The YIMBY movement is at a crossroads. On the one hand, 2026 is poised to be a banner year for small-lot housing legislation, with 25 state legislatures considering bills with total or partial alignment with AEI Housing Center Playbooks. The YIMBY movement has quickly learned how to frame the issue: move reforms up to the state level, simplify rules, and build broad cross-partisan coalitions that treat housing abundance as pro-family and pro-opportunity, not a cultural statement.
On the other hand, the politics of housing supply remain difficult. President Trump has expressed concern about policies that might drive housing prices down – a poor outcome for homeowners. This gives pro-homes advocates a tricky needle to thread: how do we build more homes and increase affordability, without triggering fears of a housing market crash or political backlash?

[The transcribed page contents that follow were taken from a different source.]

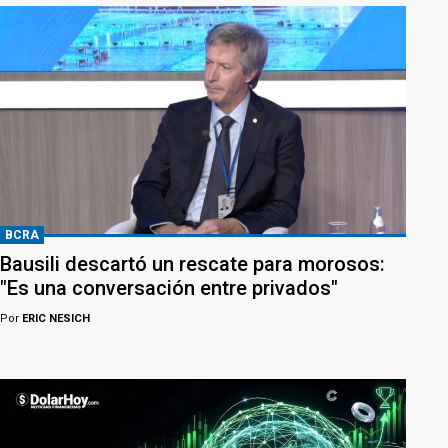
BCRA
Bausili descartó un rescate para morosos:
"Es una conversación entre privados"
Por
ERIC NESICH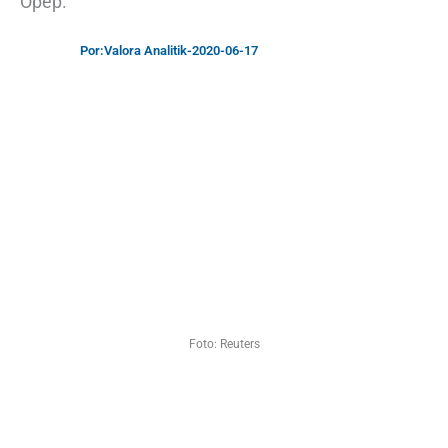
Opep.
Por:
Valora Analitik
-
2020-06-17
Foto: Reuters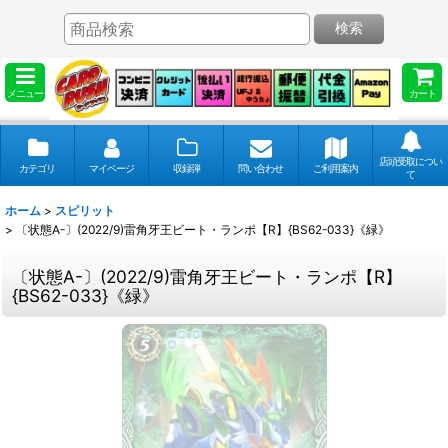
検索
メニュー
カート
店頭受取につい
カテゴリ
マイページ
収録弾
問い合わせ
ご利用案内
て
ホーム
>
スピリット
>
〔状態A-〕(2022/9)雷角牙王ビート・ランポ【R】{BS62-033}《緑》
〔状態A-〕(2022/9)雷角牙王ビート・ランポ【R】
{BS62-033}《緑》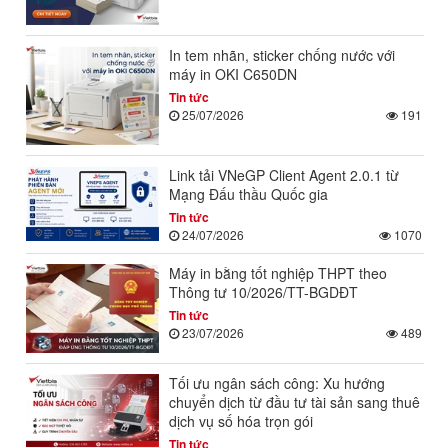
In tem nhãn, sticker chống nước với
máy in OKI C650DN
Tin tức
25/07/2026
191
Link tải VNeGP Client Agent 2.0.1 từ
Mạng Đấu thầu Quốc gia
Tin tức
24/07/2026
1070
Máy in bằng tốt nghiệp THPT theo
Thông tư 10/2026/TT-BGDĐT
Tin tức
23/07/2026
489
Tối ưu ngân sách công: Xu hướng
chuyển dịch từ đầu tư tài sản sang thuê
dịch vụ số hóa trọn gói
Tin tức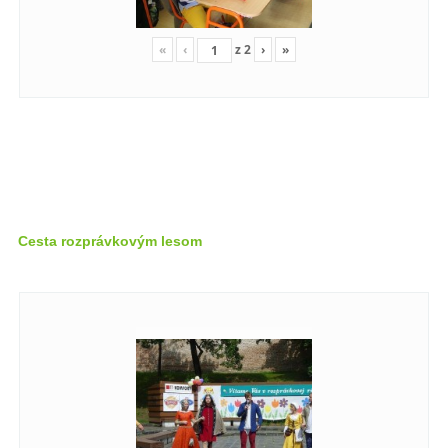
«
‹
z
2
›
»
Cesta rozprávkovým lesom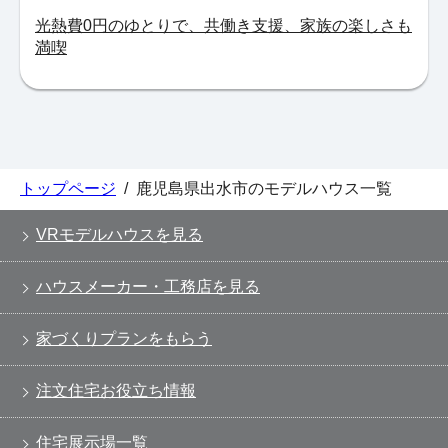
光熱費0円のゆとりで、共働き支援、家族の楽しさも
満喫
トップページ
/
鹿児島県出水市のモデルハウス一覧
VRモデルハウスを見る
ハウスメーカー・工務店を見る
家づくりプランをもらう
注文住宅お役立ち情報
住宅展示場一覧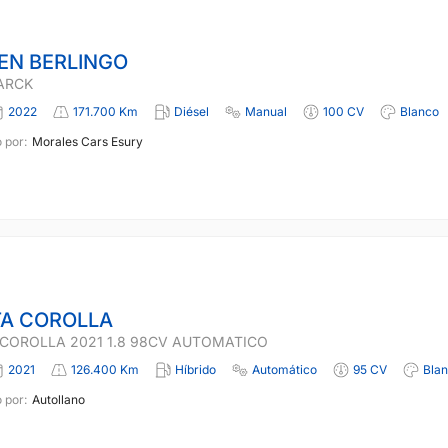
EN BERLINGO
PARCK
2022
171.700 Km
Diésel
Manual
100 CV
Blanco
 por:
Morales Cars Esury
A COROLLA
COROLLA 2021 1.8 98CV AUTOMATICO
2021
126.400 Km
Híbrido
Automático
95 CV
Bla
 por:
Autollano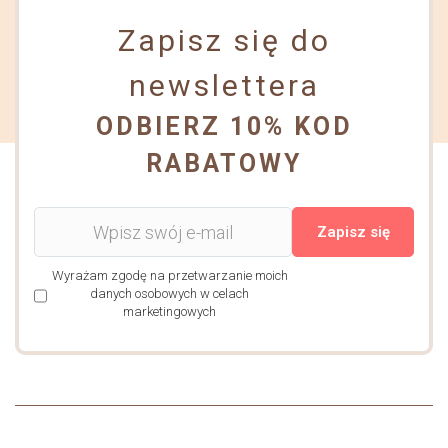
Zapisz się do
newslettera
ODBIERZ 10% KOD
RABATOWY
Zapisz się
Wyrażam zgodę na przetwarzanie moich
danych osobowych w celach
marketingowych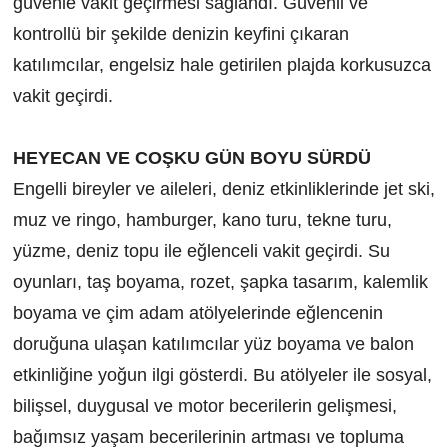
güvenle vakit geçirmesi sağlandı. Güvenli ve
kontrollü bir şekilde denizin keyfini çıkaran
katılımcılar, engelsiz hale getirilen plajda korkusuzca
vakit geçirdi.
HEYECAN VE COŞKU GÜN BOYU SÜRDÜ
Engelli bireyler ve aileleri, deniz etkinliklerinde jet ski,
muz ve ringo, hamburger, kano turu, tekne turu,
yüzme, deniz topu ile eğlenceli vakit geçirdi. Su
oyunları, taş boyama, rozet, şapka tasarım, kalemlik
boyama ve çim adam atölyelerinde eğlencenin
doruğuna ulaşan katılımcılar yüz boyama ve balon
etkinliğine yoğun ilgi gösterdi. Bu atölyeler ile sosyal,
bilişsel, duygusal ve motor becerilerin gelişmesi,
bağımsız yaşam becerilerinin artması ve topluma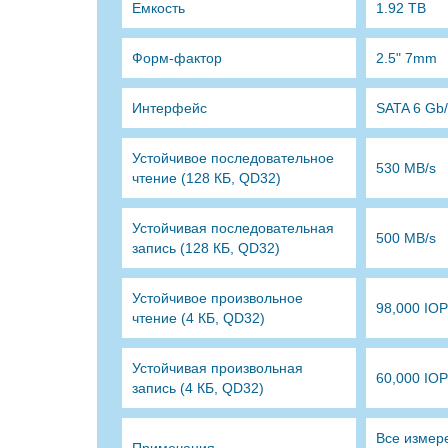
Емкость
1.92 TB
Форм-фактор
2.5" 7mm
Интерфейс
SATA 6 Gb
Устойчивое последовательное
530 MB/s
чтение (128 КБ, QD32)
Устойчивая последовательная
500 MB/s
запись (128 КБ, QD32)
Устойчивое произвольное
98,000 IO
чтение (4 КБ, QD32)
Устойчивая произвольная
60,000 IO
запись (4 КБ, QD32)
Все измер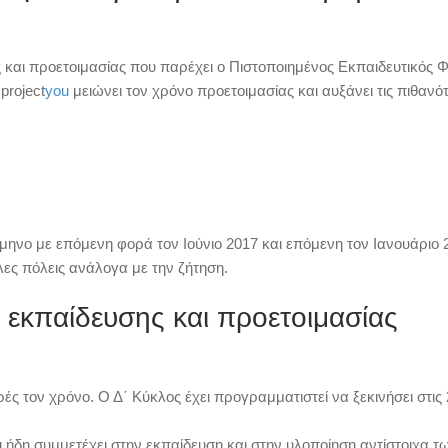
και προετοιμασίας που παρέχει ο Πιστοποιημένος Εκπαιδευτικός 
project
you
μειώνει τον χρόνο προετοιμασίας και αυξάνει τις πιθανό
6μηνο με επόμενη φορά τον Ιούνιο 2017 και επόμενη τον Ιανουάριο 
λες πόλεις ανάλογα με την ζήτηση.
 εκπαίδευσης και προετοιμασίας
ές τον χρόνο
. Ο Δ΄ Κύκλος έχει προγραμματιστεί να ξεκινήσει στις 
 ήδη συμμετέχει στην εκπαίδευση και στην υλοποίηση αντίστοιχα τ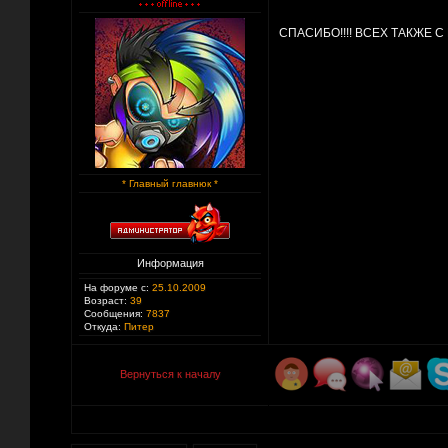
СПАСИБО!!!! ВСЕХ ТАКЖЕ С 
* Главный главнюк *
Информация
На форуме с:
25.10.2009
Возраст:
39
Сообщения:
7837
Откуда:
Питер
Вернуться к началу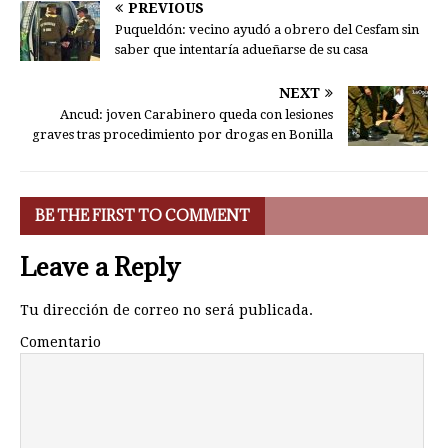
PREVIOUS
Puqueldón: vecino ayudó a obrero del Cesfam sin
saber que intentaría adueñarse de su casa
NEXT
Ancud: joven Carabinero queda con lesiones
graves tras procedimiento por drogas en Bonilla
BE THE FIRST TO COMMENT
Leave a Reply
Tu dirección de correo no será publicada.
Comentario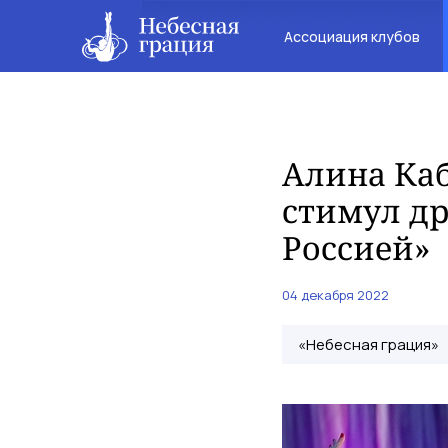
Ассоциация клубов
Алина Каб
стимул др
Россией»
04 декабря 2022
«Небесная грация»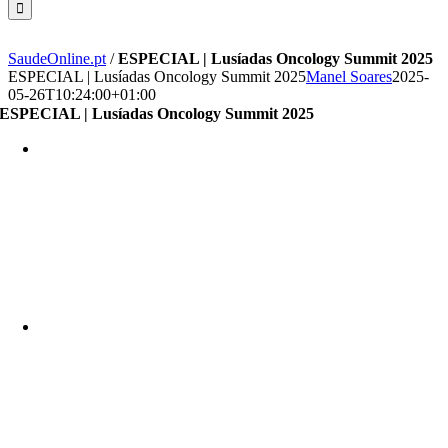
SaudeOnline.pt
/
ESPECIAL | Lusíadas Oncology Summit 2025
ESPECIAL | Lusíadas Oncology Summit 2025
Manel Soares
2025-
05-26T10:24:00+01:00
ESPECIAL | Lusíadas Oncology Summit 2025
Cancro da mama na mulher jovem
Ana Magalhães Ferreira
|
Terapêutica neoadjuvante no cancro do cólon:
evidência vs prática clínica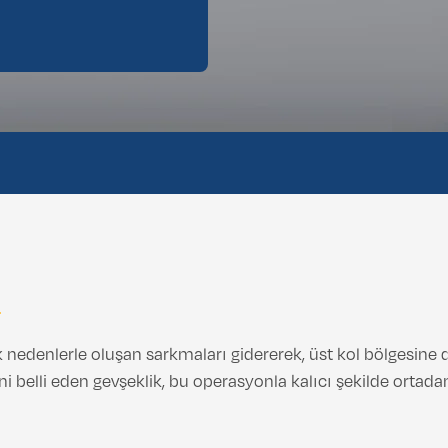
a
ik nedenlerle oluşan sarkmaları gidererek, üst kol bölgesine
i belli eden gevşeklik, bu operasyonla kalıcı şekilde ortadan 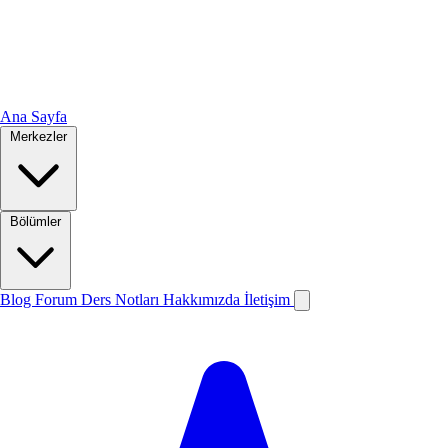
Ana Sayfa
Merkezler
Bölümler
Blog
Forum
Ders Notları
Hakkımızda
İletişim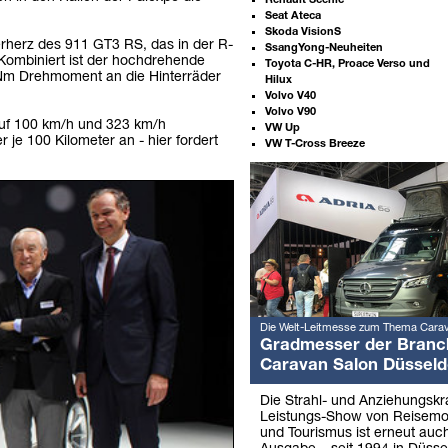
Renault Scenic
Seat Ateca
Skoda VisionS
erherz des 911 GT3 RS, das in der R-
SsangYong-Neuheiten
 Kombiniert ist der hochdrehende
Toyota C-HR, Proace Verso und
 Nm Drehmoment an die Hinterräder
Hilux
Volvo V40
Volvo V90
 auf 100 km/h und 323 km/h
VW Up
 je 100 Kilometer an - hier fordert
VW T-Cross Breeze
Weitere
Artikel:
Die Welt-Leitmesse zum Thema Cara
Gradmesser der Branc
Caravan Salon Düsseld
Die Strahl- und Anziehungskra
Leistungs-Show von Reisemo
und Tourismus ist erneut auch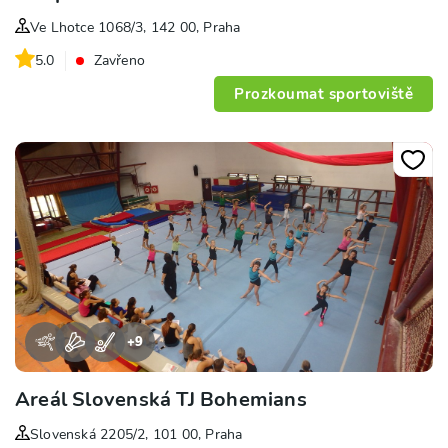
Ve Lhotce 1068/3, 142 00, Praha
5.0
Zavřeno
Prozkoumat sportoviště
+
9
Areál Slovenská TJ Bohemians
Slovenská 2205/2, 101 00, Praha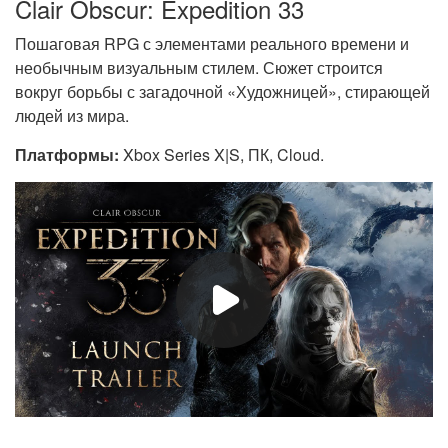
Clair Obscur: Expedition 33
Пошаговая RPG с элементами реального времени и
необычным визуальным стилем. Сюжет строится
вокруг борьбы с загадочной «Художницей», стирающей
людей из мира.
Платформы:
Xbox Series X|S, ПК, Cloud.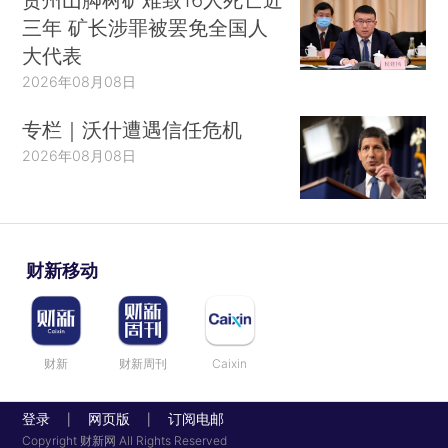
三年 矿长涉罪被罢免全国人
大代表
2026年08月08日
专栏｜沃什遭遇信任危机
2026年08月08日
财新移动
财新
财新周刊
Caixin
登录
网页版
订阅电邮
|
|
Copyright 财新网 All Rights Reserved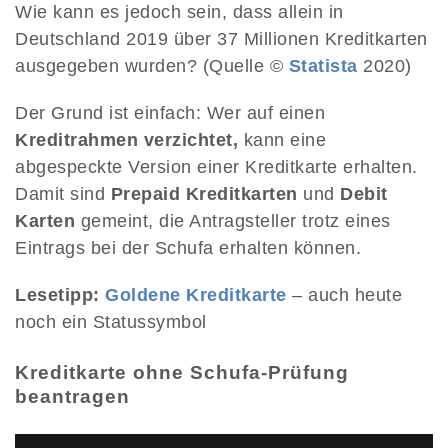
Wie kann es jedoch sein, dass allein in
Deutschland 2019 über 37 Millionen Kreditkarten
ausgegeben wurden? (Quelle ©
Statista
2020)
Der Grund ist einfach: Wer auf einen
Kreditrahmen verzichtet,
kann eine
abgespeckte Version einer Kreditkarte erhalten.
Damit sind
Prepaid Kreditkarten
und
Debit
Karten
gemeint, die Antragsteller trotz eines
Eintrags bei der Schufa erhalten können.
Lesetipp:
Goldene Kreditkarte
– auch heute
noch ein Statussymbol
Kreditkarte ohne Schufa-Prüfung
beantragen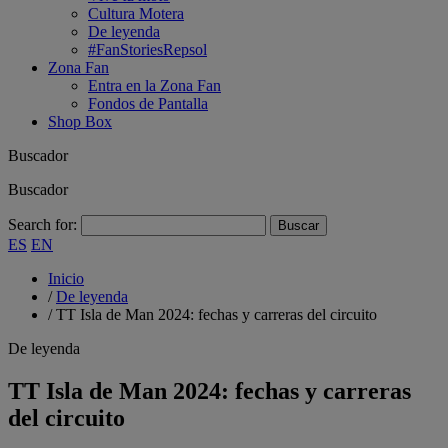
Cultura Motera
De leyenda
#FanStoriesRepsol
Zona Fan
Entra en la Zona Fan
Fondos de Pantalla
Shop Box
Buscador
Buscador
Search for:
ES
EN
Inicio
/
De leyenda
/
TT Isla de Man 2024: fechas y carreras del circuito
De leyenda
TT Isla de Man 2024: fechas y carreras
del circuito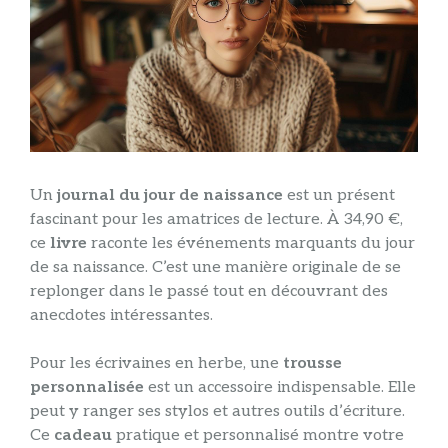
Un
journal du jour de naissance
est un présent
fascinant pour les amatrices de lecture. À 34,90 €,
ce
livre
raconte les événements marquants du jour
de sa naissance. C’est une manière originale de se
replonger dans le passé tout en découvrant des
anecdotes intéressantes.
Pour les écrivaines en herbe, une
trousse
personnalisée
est un accessoire indispensable. Elle
peut y ranger ses stylos et autres outils d’écriture.
Ce
cadeau
pratique et personnalisé montre votre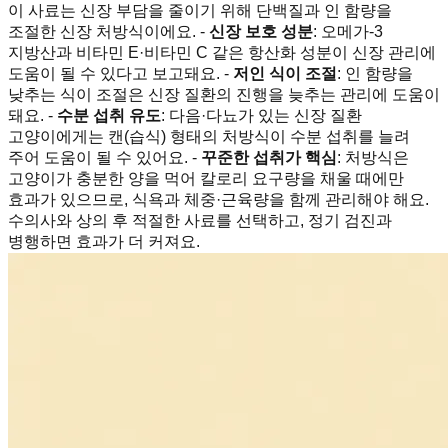
이 사료는 신장 부담을 줄이기 위해 단백질과 인 함량을
조절한 신장 처방식이에요. -
신장 보호 성분
: 오메가-3
지방산과 비타민 E·비타민 C 같은 항산화 성분이 신장 관리에
도움이 될 수 있다고 보고돼요. -
저인 식이 조절
: 인 함량을
낮추는 식이 조절은 신장 질환의 진행을 늦추는 관리에 도움이
돼요. -
수분 섭취 유도
: 다음·다뇨가 있는 신장 질환
고양이에게는 캔(습식) 형태의 처방식이 수분 섭취를 늘려
주어 도움이 될 수 있어요. -
꾸준한 섭취가 핵심
: 처방식은
고양이가 충분한 양을 먹어 칼로리 요구량을 채울 때에만
효과가 있으므로, 식욕과 체중·근육량을 함께 관리해야 해요.
수의사와 상의 후 적절한 사료를 선택하고, 정기 검진과
병행하면 효과가 더 커져요.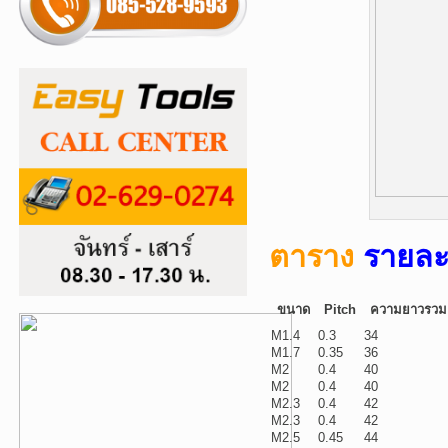
ตาราง
รายละเ
ขนาด
Pitch
ความยาวรวม
M1.4
0.3
34
M1.7
0.35
36
M2
0.4
40
M2
0.4
40
M2.3
0.4
42
M2.3
0.4
42
M2.5
0.45
44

As to the first point, it would be difficult for a few hundred thousand extra starter homes per year to instigate a crash in a market with 85 million homes. Consider Houston, one of the nation's largest and most affordable cities. Houston metro area has seen home prices appreciate by 132% since 2012, as compared to 150% nationally and 176%, 192%, and 224% for Los Angeles, Atlanta, and Phoenix respectively. It adopted small-lot policies applicable to a large area around its downtown in 1998 and expanded citywide in 2013. The result was the construction of 80,000 small-lot homes since 2010, with Goldilocks results: prices neither declining nor rising too fast.
Regarding backlash, some in the YIMBY movement “suggest a focus on building apartment buildings in urban settings near transit stops while avoiding new developments in single-family neighborhoods, which are sometimes viewed as politically untouchable”, adding “those will be able to house way more people than single-family homes, and they will make a bigger dent in the affordability crisis.”